By Dr. Shannon Sarrasin, ND
In the above previous ariticle on Spring Cleansing we talk about the role of internal detoxification in supporting optimal health. Equally important to our health is the cleansing of our physical, mental, and emotional clutter. By simplifying our surroundings, routines, relationships, and thought processes, we “make space” for our positive priorities to flourish.
This article is inspired by the book Unclutter Your Life, by Victoria writer Katherine Gibson. She states that “clutter extends beyond the physical and into our emotional and spiritual well-being, surfacing in negative, life-limiting thoughts; relationships with toxic people; and disruptive situations”.
Are you directing energy towards the things that matter most to you, or are you being side railed by the chaos of a cluttered life? Perhaps it is time to “make space”…

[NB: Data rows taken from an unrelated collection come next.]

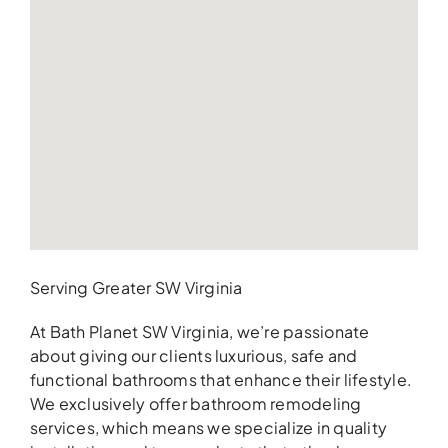
Serving Greater SW Virginia
At Bath Planet SW Virginia, we’re passionate
about giving our clients luxurious, safe and
functional bathrooms that enhance their lifestyle.
We exclusively offer bathroom remodeling
services, which means we specialize in quality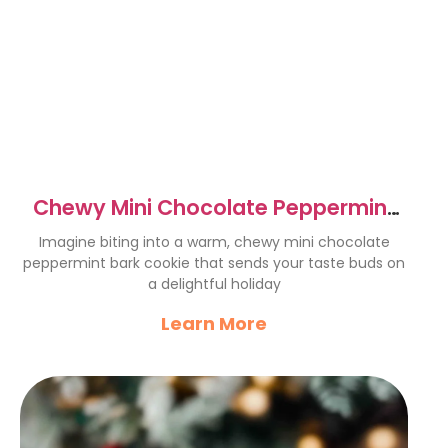
Chewy Mini Chocolate Peppermint
Bark Cookies Recipe
Imagine biting into a warm, chewy mini chocolate
peppermint bark cookie that sends your taste buds on
a delightful holiday
Learn More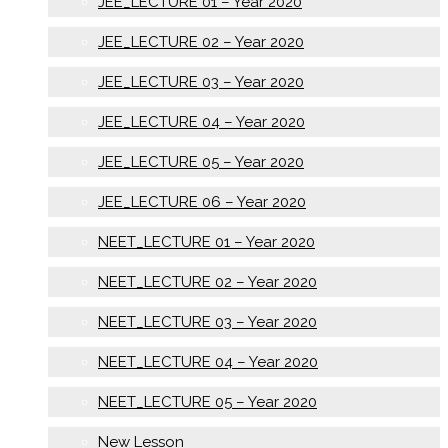
JEE_LECTURE 01 – Year 2020
JEE_LECTURE 02 – Year 2020
JEE_LECTURE 03 – Year 2020
JEE_LECTURE 04 – Year 2020
JEE_LECTURE 05 – Year 2020
JEE_LECTURE 06 – Year 2020
NEET_LECTURE 01 – Year 2020
NEET_LECTURE 02 – Year 2020
NEET_LECTURE 03 – Year 2020
NEET_LECTURE 04 – Year 2020
NEET_LECTURE 05 – Year 2020
New Lesson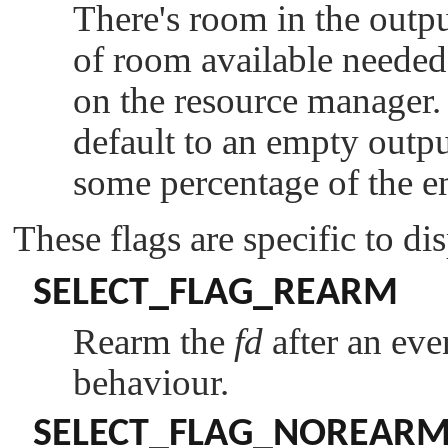
There's room in the outp
of room available needed 
on the resource manager
default to an empty outp
some percentage of the e
These flags are specific to di
SELECT_FLAG_REARM
Rearm the
fd
after an even
behaviour.
SELECT_FLAG_NOREAR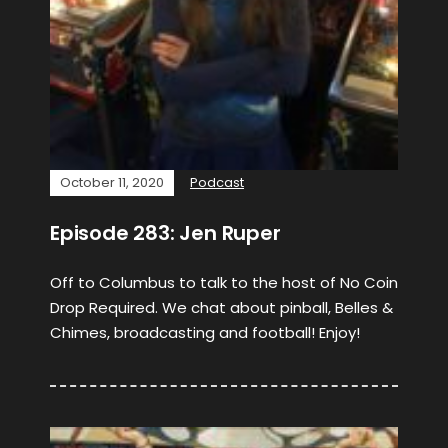
October 11, 2020
Podcast
Episode 283: Jen Ruper
Off to Columbus to talk to the host of No Coin
Drop Required. We chat about pinball, Belles &
Chimes, broadcasting and football! Enjoy!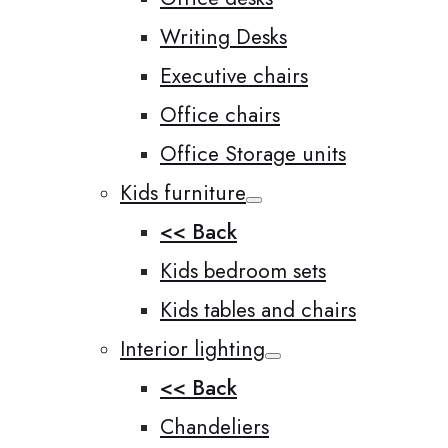
Writing Desks
Executive chairs
Office chairs
Office Storage units
Kids furniture
<< Back
Kids bedroom sets
Kids tables and chairs
Interior lighting
<< Back
Chandeliers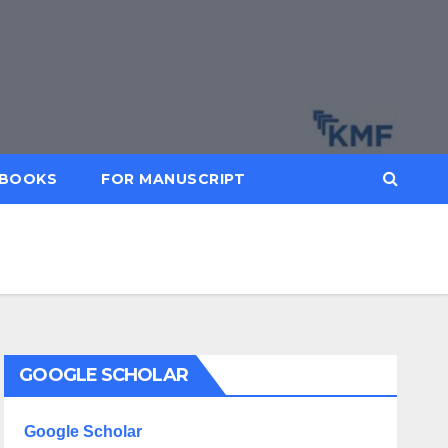
BOOKS
FOR MANUSCRIPT
GOOGLE SCHOLAR
Google Scholar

We buy, acquire, collect, and save a whole lot of “stuff” throughout our lives. Eventually we feel we need a bigger house to store it all! How much of these things do we actually need, how much adds value to our lives, and how much is merely clutter that complicates our lives? Being piled under clutter leaves us feeling overwhelmed, distracted, and drained of energy.
Clear space can give us internal calm and a sense of being in control. Feng Shui experts would agree that a clear space allows the energy to flow throughout your home. A clean kitchen can motivate us to create a beautiful new recipe, a clean work space allows us to be more productive at work, and a clean living space may be what is needed to inspire us to work on that creative project.
After reading the book Unclutter Your Life, I spent a month clearing out the clutter. I worked through closets, shelves, the fridge/pantry, and those piles of “important” papers that seem relentless in stacking up. I proceeded to tackle the kid’s space (with their help) after realizing they had far more clothes and toys than they needed. Simplification makes it easier to make choices, and leaves room for creativity.
How many of you live life in the fast lane with schedules cluttered with overtime work, extra-curricular classes, and endless multitasking? Does this fast paced life prevent you from making time for things that are important to you such as having quality time with your spouse, sitting down as a family for dinner, or getting enough sleep?
Katherine Gibson describes mental clutter as the “expectations, distractions, and obligations that affect our peace of mind”. Mental clutter is about the hectic lifestyle that prevents you from having a peaceful moment where you can gather your thoughts. It is the techno-clutter such as cell phones, T.V, and computers that distracts us from being in the moment when used excessively.
We can simplify our mental clutter by learning not to overschedule our time (including limiting the number of activities our kids are in), placing limits on our digital technology and electronics, and most importantly learning how to say “no” when we have enough on our plate.
Emotional clutter includes negative or defeating self-talk and feelings. For many women this negative self-talk is directed towards their body image, parenting capabilities, or professional ability.
It can also include worry, guilt, or holding onto relationships that leave us feeling inadequate.
Letting go of emotional clutter can help us with self-acceptance, improve our self-esteem, and help us reach our potential. If this is a concern for you, you may want to consider working with a Registered Clinical Counsellor.
Mahatma Gandhi states that “abundance is a state of mind. It flourishes not when we grasp and hoard but when we release what no longer serves us and open our lives to others.”